The Classics Club book reading challenge

A Room of One’s Own

How The Classics Club revived my love for reading the classics

Reading is–or should be–a major component in the evolution of a writer. Reading the classics should be part of this larger reading. One of my favorite bloggers has been Jillian over at A Room of One’s Own. I ran across her fledgling blog  a couple of years ago and was struck by her enthusiasm for books and for reading. I was also a bit shocked to read that although an English major, she had “rarely read books before 2010.” Intrigued, curious, and even a bit sad, I began to follow her journey as she waded into the classics. When I read about The Classics Club, memories of old friends found between book covers stirred and the desire to return to reading the classics emerged again. At the end of this page, you’ll find my challenge to you.

What is The Classics Club?

The Classics Club is a book reading challenge, one that is focused on reading the classics. Jillian wanted to “inspire people to read and blog about classic books.” I’m with her 100%. I all but cut my baby teeth on book bindings, so it’s only natural for me to be an advocate for all books but especially the classics. Call me a throwback but I do think it’s a good thing to have a foundation of the classics, especially if you are a writer.

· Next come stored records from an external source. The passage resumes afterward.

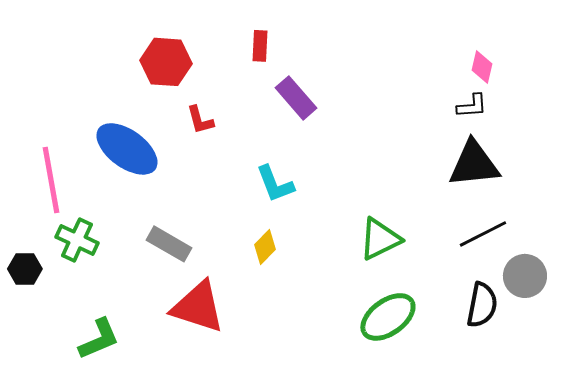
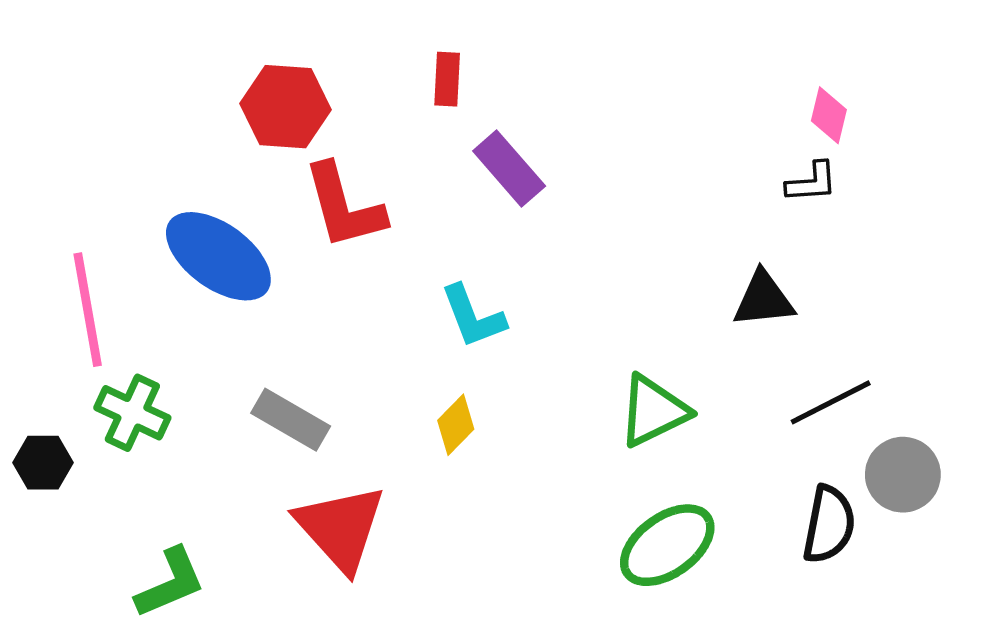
red L-shape: (200, 120) -> (344, 206), size x1.8
black triangle: (474, 164) -> (764, 299), moved, size x0.7
red triangle: (198, 307) -> (341, 528), turned 30

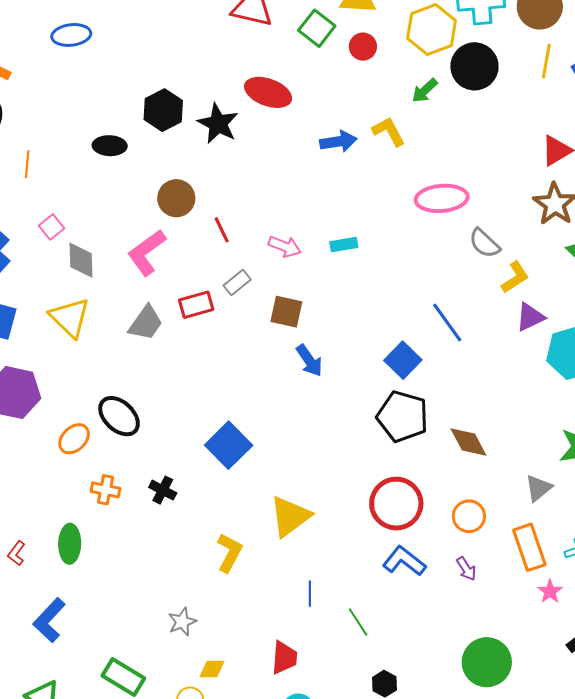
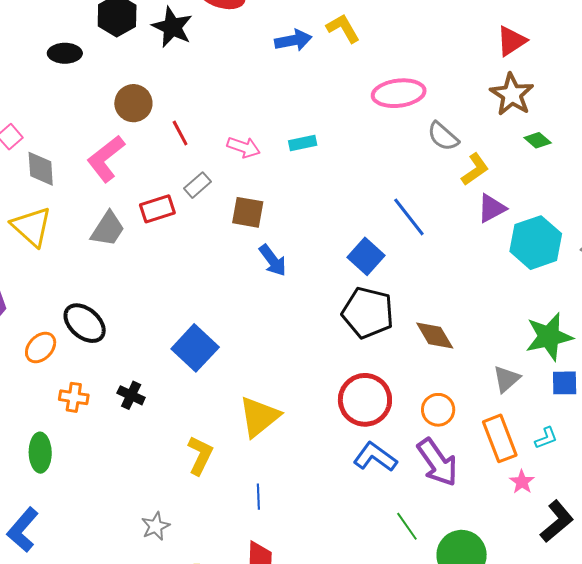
purple arrow: (466, 569) -> (437, 462), size x2.0
blue line: (310, 594) -> (258, 497), moved
green line: (358, 622) -> (407, 526), moved

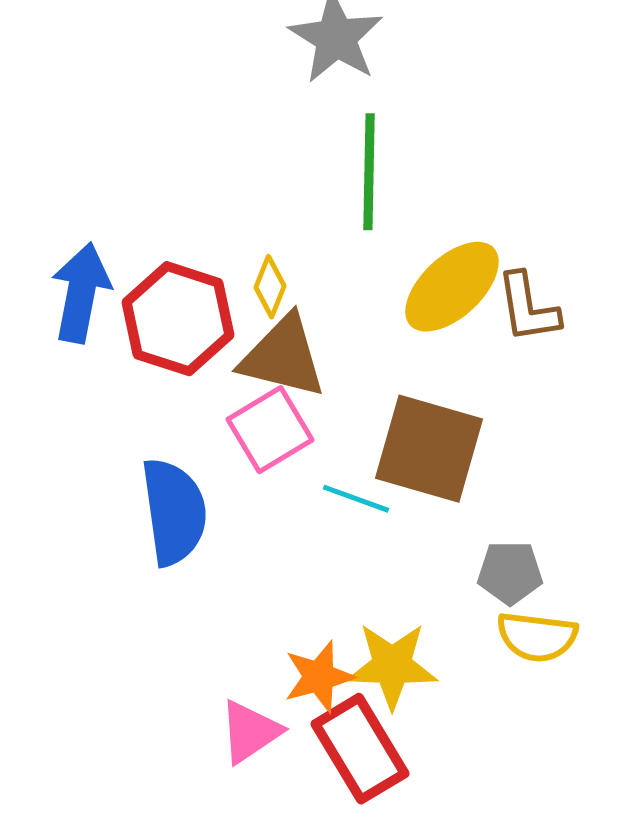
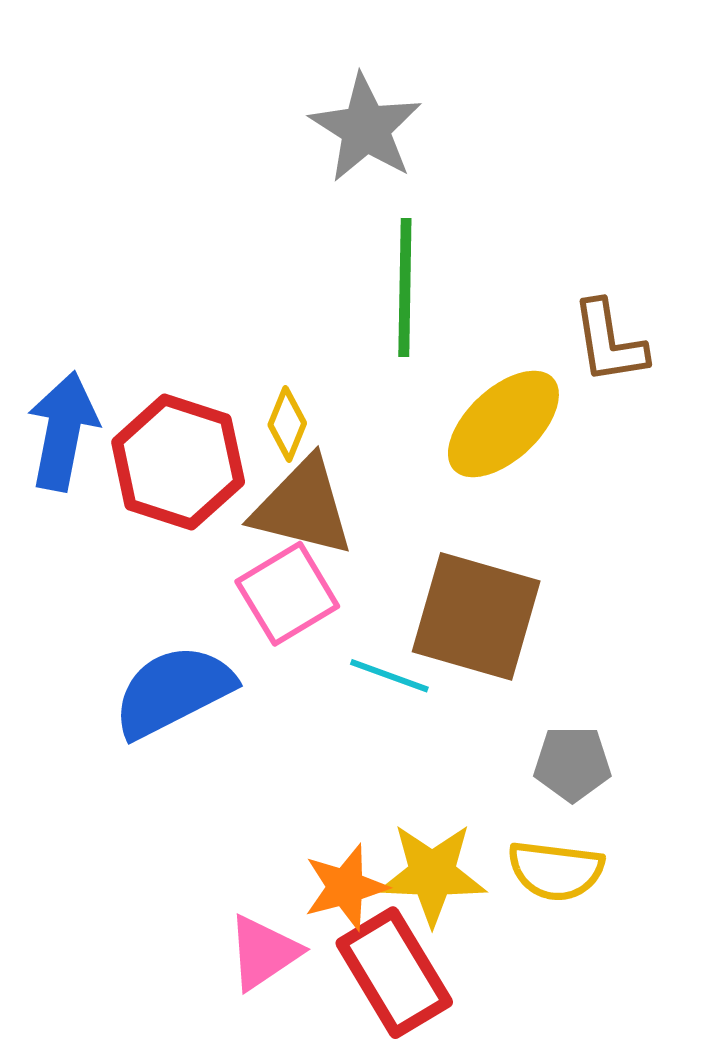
brown L-shape: (528, 308) -> (609, 342), moved
blue semicircle: (174, 512) -> (173, 691), turned -109
yellow semicircle: (537, 637) -> (556, 871), moved

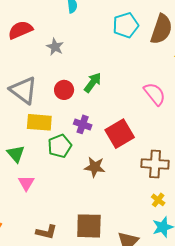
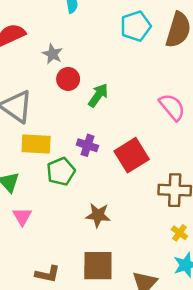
red circle: (64, 90) -> (68, 79), moved
brown star: (95, 167) -> (98, 215), moved

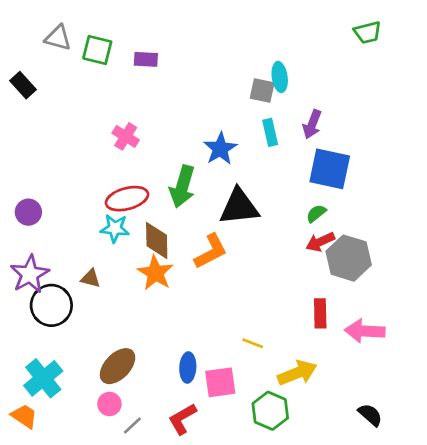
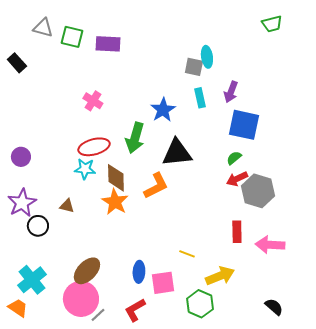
purple rectangle: (146, 59) -> (108, 44), size x1.4
black circle: (51, 305) -> (38, 226), size x0.7
pink circle: (109, 404) -> (81, 299), size x2.0

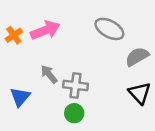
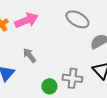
gray cross: (75, 86) -> (72, 78), moved

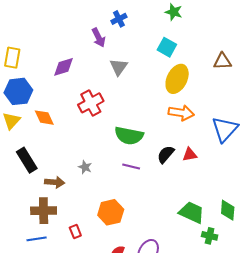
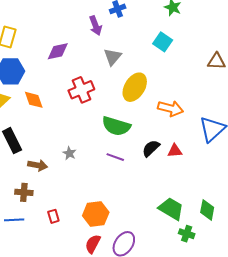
yellow ellipse: (177, 79) -> (135, 87), moved
brown cross: (44, 211) -> (24, 192), size x0.7
orange hexagon: (111, 212) -> (96, 214), moved

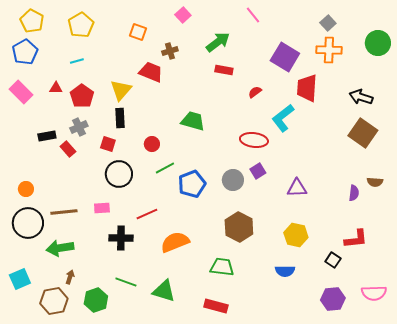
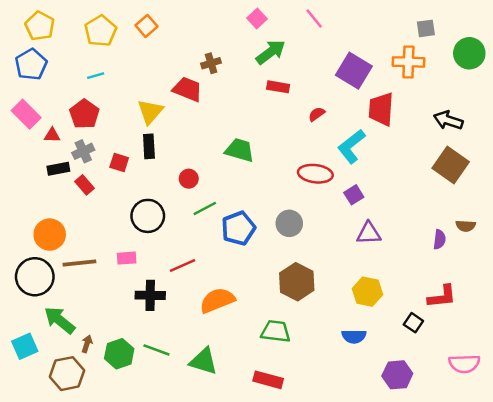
pink square: (183, 15) -> (257, 18), moved
gray square: (328, 23) -> (426, 28), moved, turned 35
orange square: (138, 32) -> (146, 26), moved, turned 30
red triangle: (56, 88) -> (52, 135), moved
red pentagon: (82, 96) -> (84, 114), moved
gray cross: (79, 127) -> (83, 151), moved
red square: (108, 144) -> (119, 163), moved
purple square: (258, 171) -> (354, 195), moved
orange circle: (26, 189) -> (50, 235), moved, size x1.6
green arrow: (60, 248) -> (60, 320), moved, turned 48
purple hexagon: (333, 299) -> (397, 375), moved
green hexagon: (96, 300) -> (119, 354), moved

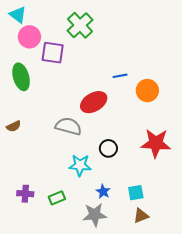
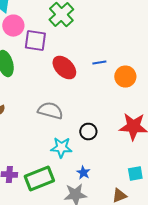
red ellipse: (94, 102) -> (64, 68), moved, turned 75
cyan square: (136, 193) -> (135, 174), moved
green rectangle: (57, 198) -> (39, 179), size x1.8

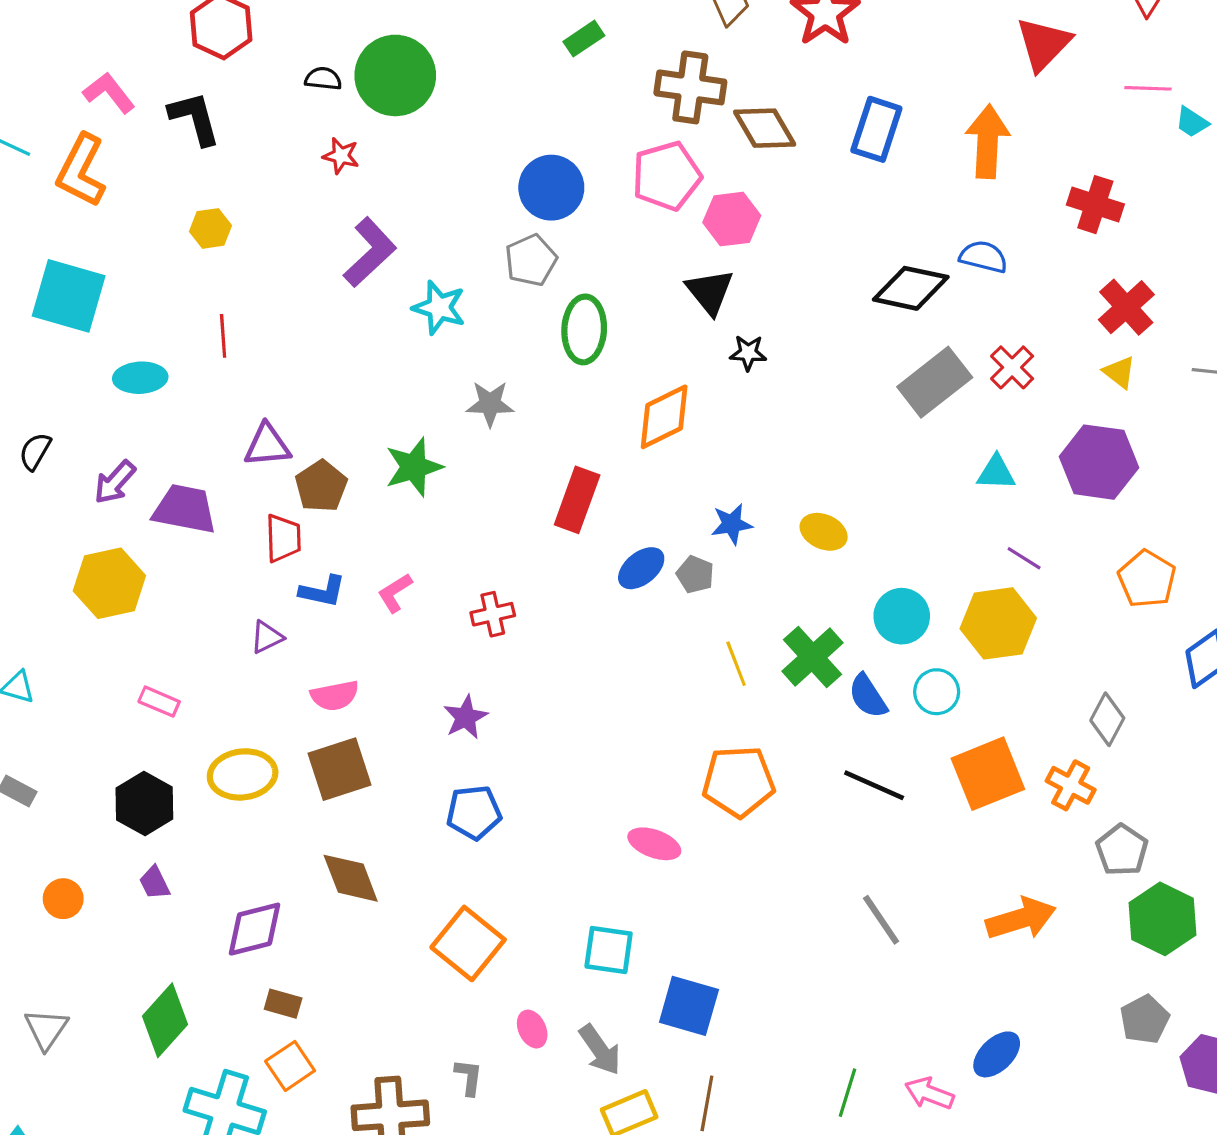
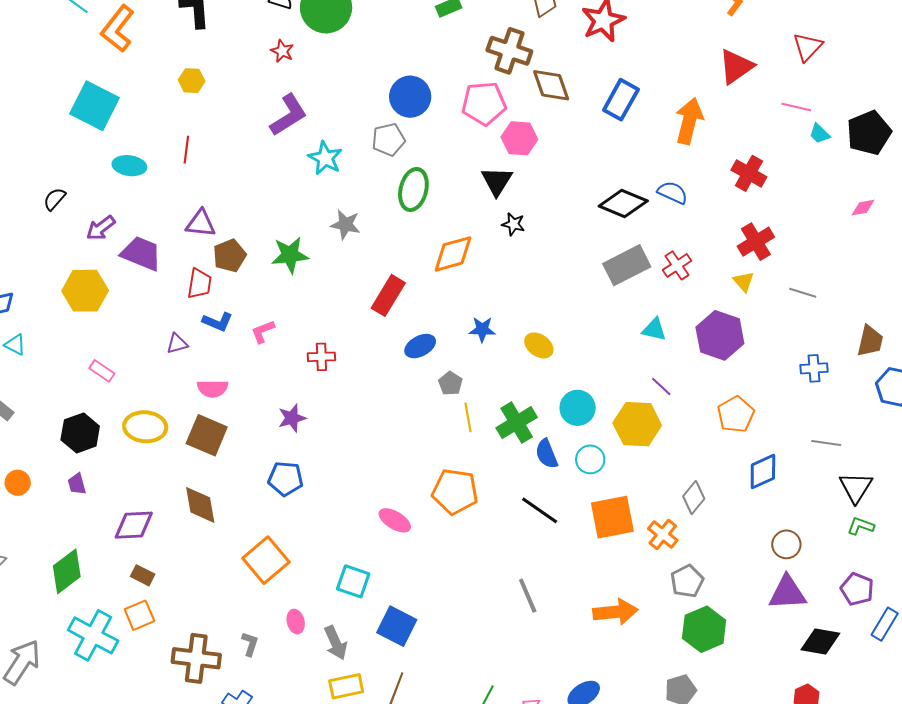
gray pentagon: (695, 574) -> (450, 383), moved
brown square: (340, 769) -> (207, 435), turned 30

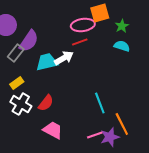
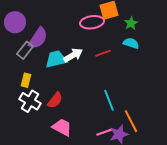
red line: (80, 42) -> (103, 53), moved
yellow rectangle: (17, 83) -> (26, 80), turned -40

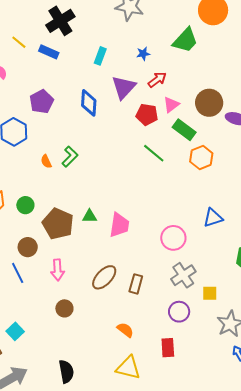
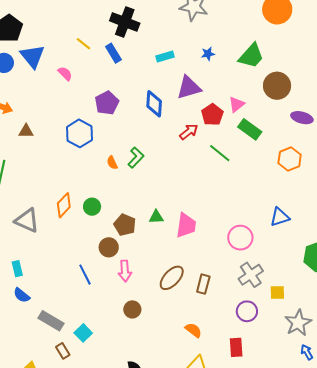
black cross: (60, 21) -> (125, 22), turned -36
green trapezoid: (185, 40) -> (251, 56), moved
blue rectangle: (49, 52) -> (113, 53), turned 36
cyan rectangle: (100, 56) -> (165, 57), turned 54
red arrow: (157, 80) -> (189, 132), moved
purple triangle: (124, 87) -> (189, 88), turned 32
brown circle: (209, 103) -> (277, 86), moved
red pentagon: (147, 115) -> (212, 115), turned 30
orange hexagon: (201, 158) -> (290, 159), moved
brown pentagon: (58, 224) -> (125, 225), size x0.7
brown circle: (28, 247) -> (109, 247), moved

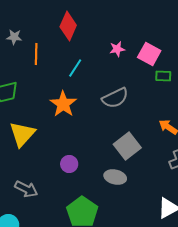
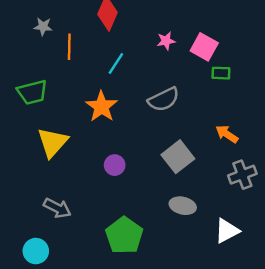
purple circle: (69, 164) -> (115, 165), moved
gray ellipse: (115, 177) -> (183, 206), moved

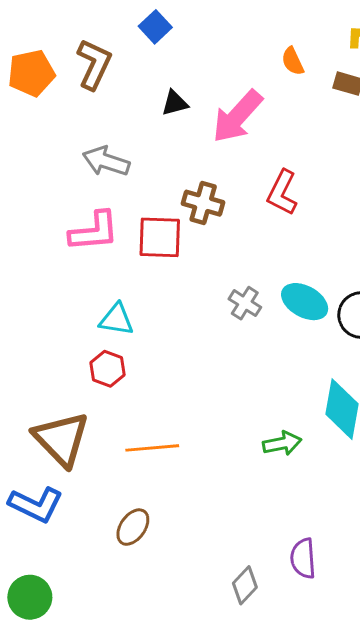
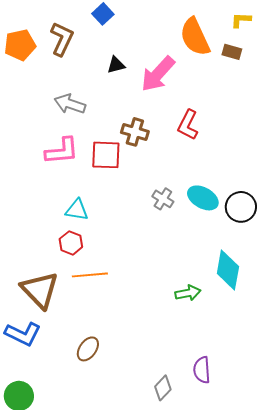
orange semicircle: (293, 61) -> (195, 37), size x2.0
orange line: (152, 448) -> (90, 275), moved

The basic idea is to read a minimum of 50 books in 5 years. That’s an average of 10 a year. Yes, you can up the challenge to 75-100-200 or more. No, you don’t have to blog. Yes, you can include more recent non-classics. You read and then you write. Share your opinion, share your review. Many members use Amazon, GoodReads, LibraryThing or other venues to share and participate.

My Classic Book Reading Plan

Reading the Classics Book List

Why read the classics?

For me reading is not a passive act. It’s an active conversation with an author. The writer’s words may cajole, inspire, motivate, or even provoke me. I can agree or not. As a writer, I find there’s an engagement with the words penned by other writers and what I learned over the years is that many books are written in response to those that have come before. Reading the classics, reading those books that have come before that titillated, inspired, or even angered writers to action–or acting out–in the pages of their own books only adds to the conversation. I often pick up the trail in one writer’s book only to be led through the pages of another and another. The richness and full display of an author’s intent is often missed when the reader is only privy to one layer or one side of the conversation.

Think of all the written conversations that have occurred since Shakespeare’s time. Stories and chatter trace back to the times of the Romans, the ancient Greeks and earlier. That deep layer is lost if the reader has never been exposed to those earlier tales. That’s why I take reading the classics so seriously for writers.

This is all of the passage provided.